>> The latter having truncate-emarginate calyx lobes and non-secreting hairs
>> (the glands are not sticky) on the pedicel.
>
>I'd call the rectangular petals on my plant truncate, since the sharp
>angle on the two outside corners on each petal are well-defined and
>the outside edge of the petal connecting those corners is straight (looks as
>if cut by scissors). There's also one single emarginate petal on the
>flower ('notch' pointing toward the center of the flower).
Not without reason I wrote the *calyx* lobes (= sepals, i.e. not the
petals, which are the corolla lobes) are truncate in _P.reticulata_. The
corolla lobes are much the same in both species.
> The very fine
>hairs on the pedicel are non-secreting.
>
>Things may be even more complicated ... Gordon Snelling tells me his
>P. kondoi (which definitely has some unique differences from my
>P. cyclosecta (?))
What are these differences?
>may be P. reticulata.

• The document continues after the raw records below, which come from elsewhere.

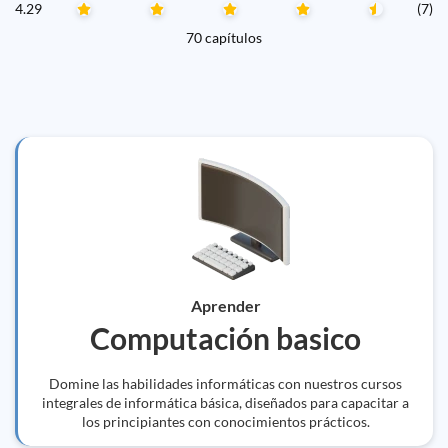
4.29
(7)
70 capítulos
Aprender
Computación basico
Domine las habilidades informáticas con nuestros cursos
integrales de informática básica, diseñados para capacitar a
los principiantes con conocimientos prácticos.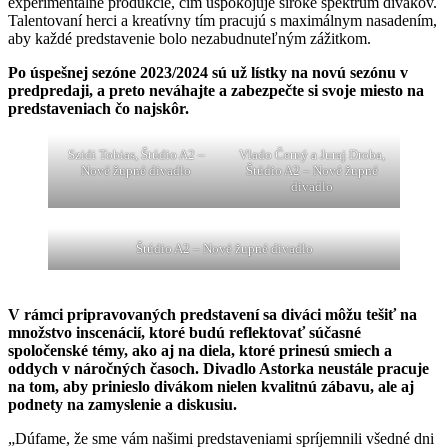
experimentálne produkcie, čím uspokojuje široké spektrum divákov.
Talentovaní herci a kreatívny tím pracujú s maximálnym nasadením,
aby každé predstavenie bolo nezabudnuteľným zážitkom.
Po úspešnej sezóne 2023/2024 sú už lístky na novú sezónu v
predpredaji, a preto neváhajte a zabezpečte si svoje miesto na
predstaveniach čo najskôr.
Szidi Tobias, Štúdio A2 –
Vlado Černý a Juraj Droba,
Nové župné divadlo
Štúdio A2 – Nové župné
divadlo
Štúdio A2 – Nové župné divadlo
V rámci pripravovaných predstavení sa diváci môžu tešiť na
množstvo inscenácií, ktoré budú reflektovať súčasné
spoločenské témy, ako aj na diela, ktoré prinesú smiech a
oddych v náročných časoch. Divadlo Astorka neustále pracuje
na tom, aby prinieslo divákom nielen kvalitnú zábavu, ale aj
podnety na zamyslenie a diskusiu.
„Dúfame, že sme vám našimi predstaveniami spríjemnili všedné dni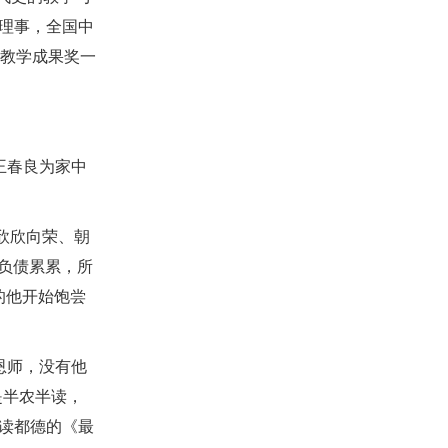
理事，全国中
秀教学成果奖一
王春良为家中
有欣欣向荣、朝
，负债累累，所
的他开始饱尝
恩师，没有他
是半农半读，
读都德的《最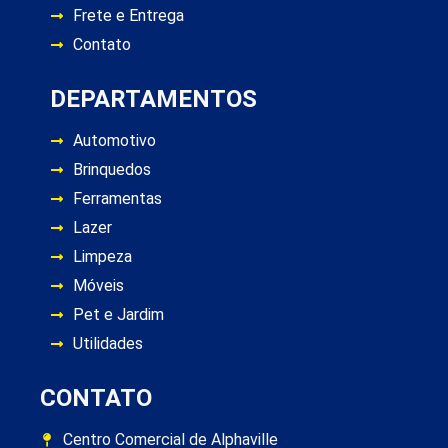
Frete e Entrega
Contato
DEPARTAMENTOS
Automotivo
Brinquedos
Ferramentas
Lazer
Limpeza
Móveis
Pet e Jardim
Utilidades
CONTATO
Centro Comercial de Alphaville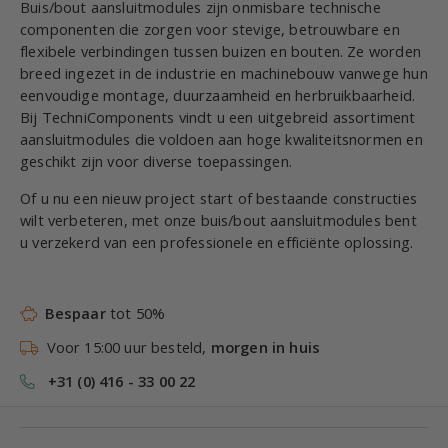
Buis/bout aansluitmodules zijn onmisbare technische
componenten die zorgen voor stevige, betrouwbare en
flexibele verbindingen tussen buizen en bouten. Ze worden
breed ingezet in de industrie en machinebouw vanwege hun
eenvoudige montage, duurzaamheid en herbruikbaarheid.
Bij TechniComponents vindt u een uitgebreid assortiment
aansluitmodules die voldoen aan hoge kwaliteitsnormen en
geschikt zijn voor diverse toepassingen.
Of u nu een nieuw project start of bestaande constructies
wilt verbeteren, met onze buis/bout aansluitmodules bent
u verzekerd van een professionele en efficiënte oplossing.
Bespaar
tot 50%
Voor 15:00 uur besteld,
morgen in huis
+31 (0) 416 - 33 00 22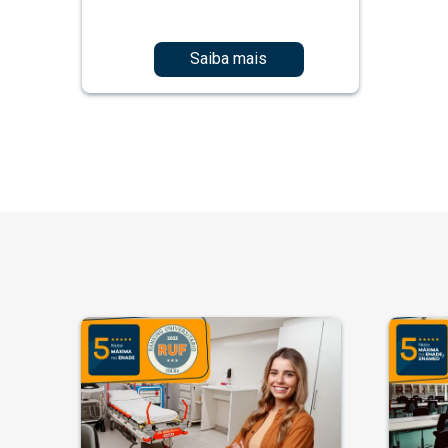
Saiba mais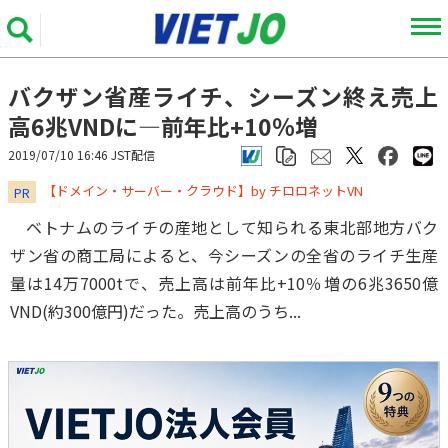
バクザン省産ライチ、シーズン終え売上
高6兆VNDに―前年比+10％増
2019/07/10 16:46 JST配信
​​​​​​​【ドメイン・サーバー・クラウド】by チロロネットVN
PR
ベトナムのライチの産地として知られる東北部地方バク
ザン省の商工局によると、今シーズンの全省のライチ生産
量は14万7000tで、売上高は前年比+10％増の6兆3650億
VND(約300億円)だった。売上高のうち...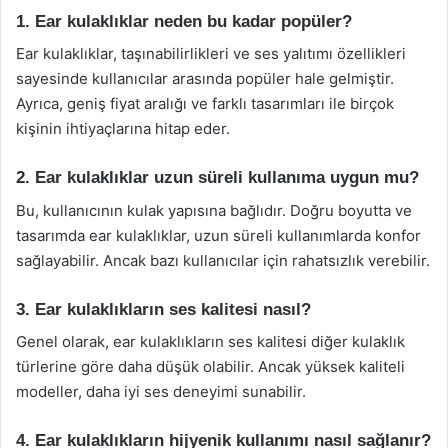
1. Ear kulaklıklar neden bu kadar popüler?
Ear kulaklıklar, taşınabilirlikleri ve ses yalıtımı özellikleri
sayesinde kullanıcılar arasında popüler hale gelmiştir.
Ayrıca, geniş fiyat aralığı ve farklı tasarımları ile birçok
kişinin ihtiyaçlarına hitap eder.
2. Ear kulaklıklar uzun süreli kullanıma uygun mu?
Bu, kullanıcının kulak yapısına bağlıdır. Doğru boyutta ve
tasarımda ear kulaklıklar, uzun süreli kullanımlarda konfor
sağlayabilir. Ancak bazı kullanıcılar için rahatsızlık verebilir.
3. Ear kulaklıkların ses kalitesi nasıl?
Genel olarak, ear kulaklıkların ses kalitesi diğer kulaklık
türlerine göre daha düşük olabilir. Ancak yüksek kaliteli
modeller, daha iyi ses deneyimi sunabilir.
4. Ear kulaklıkların hijyenik kullanımı nasıl sağlanır?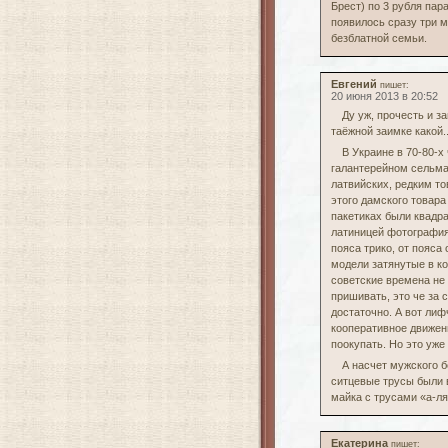
Брест) по 3 рубля пар
появилось сразу три 
безблатной семьи.
Евгений
пишет:
20 июня 2013 в 20:52
Ду уж, прочесть и з
таёжной заимке какой..
В Украине в 70-80-х
галантерейном сельмаг
латвийских, редким т
этого дамского товар
пакетиках были квадр
латиницей фотография
пояса трико, от пояса 
модели затянутые в ко
советские времена не 
пришивать, это че за 
достаточно. А вот лиф
кооперативное движени
поокупать. Но это уже
А насчет мужского 
ситцевые трусы были 
майка с трусами «а-ля
Екатерина
пишет: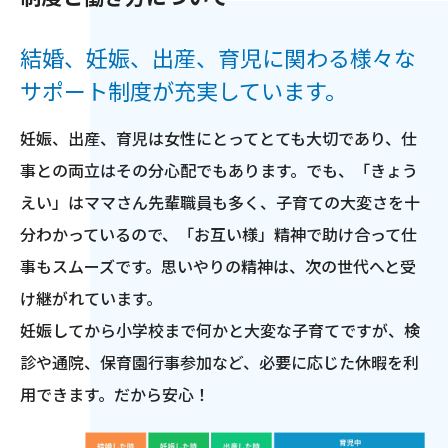
結婚、妊娠、出産、育児に関わる様々な
サポート制度が充実しています。
妊娠、出産、育児は女性にとってとても大切であり、仕
事との両立はその分心配でもあります。でも、「きょう
えい」はママさん先輩職員も多く、子育ての大変さを十
分わかっているので、「お互い様」精神で助け合って仕
事もスムーズです。思いやりの精神は、次の世代へと受
け継がれています。
妊娠してから小学校まで何かと大変な子育てですが、検
診や通院、保育園行事参加など、必要に応じた休暇を利
用できます。だから安心！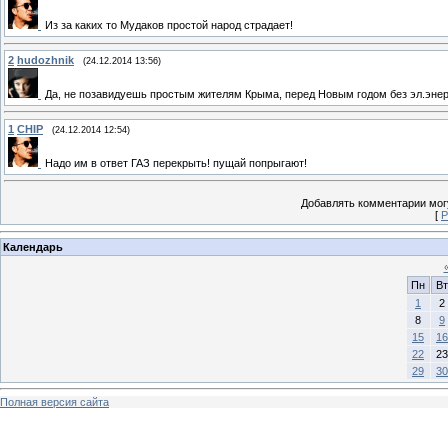
Из за каких то Мудаков простой народ страдает!
2
hudozhnik
(24.12.2014 13:56)
Да, не позавидуешь простым жителям Крыма, перед Новым годом без эл.энер
1
CHIP
(24.12.2014 12:54)
Надо им в ответ ГАЗ перекрыть! пущай попрыгают!
Добавлять комментарии могу
[
Р
Календарь
Пн
Вт
1
2
8
9
15
16
22
23
29
30
Полная версия сайта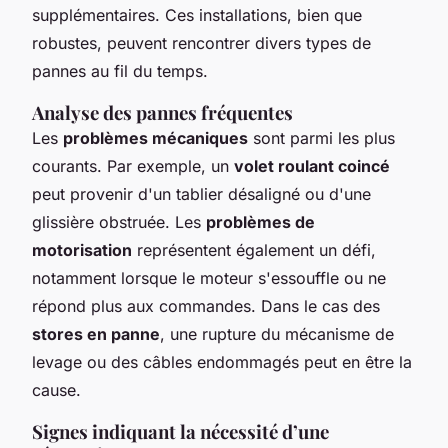
supplémentaires. Ces installations, bien que
robustes, peuvent rencontrer divers types de
pannes au fil du temps.
Analyse des pannes fréquentes
Les
problèmes mécaniques
sont parmi les plus
courants. Par exemple, un
volet roulant coincé
peut provenir d'un tablier désaligné ou d'une
glissière obstruée. Les
problèmes de
motorisation
représentent également un défi,
notamment lorsque le moteur s'essouffle ou ne
répond plus aux commandes. Dans le cas des
stores en panne
, une rupture du mécanisme de
levage ou des câbles endommagés peut en être la
cause.
Signes indiquant la nécessité d’une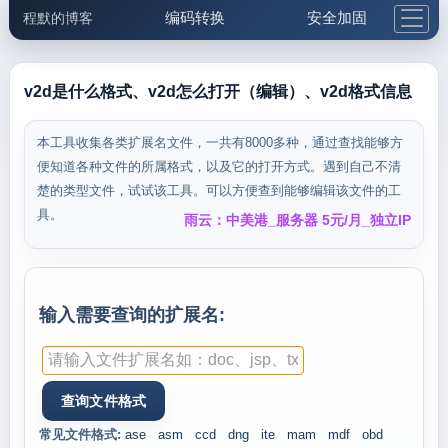
编码转换
安全加固
程默的博客
格式化与前端
网络工具
IP与域名
邮件工具
生活便民
更多工具
v2d是什么格式、v2d怎么打开（编辑）、v2d格式信息
5.1支付宝大红包
本工具收集各类扩展名文件，一共有8000多种，通过查找能够方
便知道各种文件的所属格式，以及它的打开方式。遇到自己不清
楚的类型文件，试试该工具。可以方便查到能够编辑该文件的工
具。
雨云：中美港_服务器 5元/月_独立IP
输入需要查询的扩展名:
常见文件格式:
ase
asm
ccd
dng
ite
mam
mdf
obd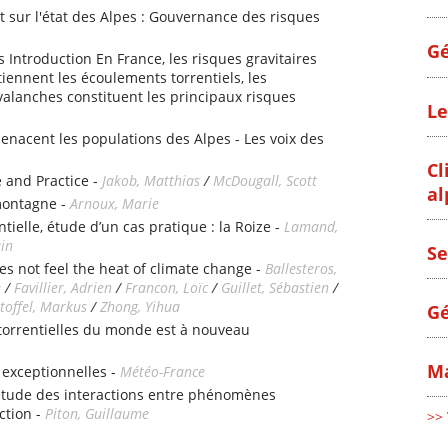
 sur l'état des Alpes : Gouvernance des risques
Gé
s Introduction En France, les risques gravitaires
iennent les écoulements torrentiels, les
alanches constituent les principaux risques
Le
enacent les populations des Alpes - Les voix des
Cl
 and Practice -
Jakob, Matthias
/
McDougall, Scott
al
montagne -
Arnoux, Marie
tielle, étude d’un cas pratique : la Roize -
Lamand,
ain
Se
es not feel the heat of climate change -
Ballesteros,
e
/
Favillier, Adrien
/
Francon, Loïc
/
Guillet, Sébastien
/
toffel, Markus
/
Zhong, Yihua
Gé
 torrentielles du monde est à nouveau
Ma
 exceptionnelles -
Météo-France
étude des interactions entre phénomènes
ction -
Piton, Guillaume
>>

His plant, which is probably the same clone many people
>>now grow as P. kondoi was originally from Chris Klein, a German grower.
Yes, plants of German "origin" (they are of course originally Mexican)
labelled _P.kondoi_ are most probably _P.reticulata_, a quite widespread
and fairly variable species which has been collected several times, and is
cultivated in many collections.
Only very few plants which originally came from the Kondo collection, Japan
or from Chapel Hill Botanic Gardens, NC are really _P.kondoi_, a species
apparently not very abundant in nature as well as in cultivation.
Moreover, intermediate forms between these two do exist, making unambiguous
ID difficult sometimes. But as far as I know, no true _P.kondoi_ (with
elliptic- obtuse calyx lobes and secreting-glandular hairs on the pedicel)
has been collected since its description.